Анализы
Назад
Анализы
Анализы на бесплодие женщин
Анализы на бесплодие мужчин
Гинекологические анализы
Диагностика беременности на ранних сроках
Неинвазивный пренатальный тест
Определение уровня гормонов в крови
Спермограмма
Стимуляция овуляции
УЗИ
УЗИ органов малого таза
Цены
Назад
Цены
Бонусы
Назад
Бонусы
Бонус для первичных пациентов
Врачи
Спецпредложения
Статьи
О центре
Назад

• **Exercise goal**
Reprint the entries above in full, exactly as they are.

• **Answer to this exercise**
Анализы
Назад
Анализы
Анализы на бесплодие женщин
Анализы на бесплодие мужчин
Гинекологические анализы
Диагностика беременности на ранних сроках
Неинвазивный пренатальный тест
Определение уровня гормонов в крови
Спермограмма
Стимуляция овуляции
УЗИ
УЗИ органов малого таза
Цены
Назад
Цены
Бонусы
Назад
Бонусы
Бонус для первичных пациентов
Врачи
Спецпредложения
Статьи
О центре
Назад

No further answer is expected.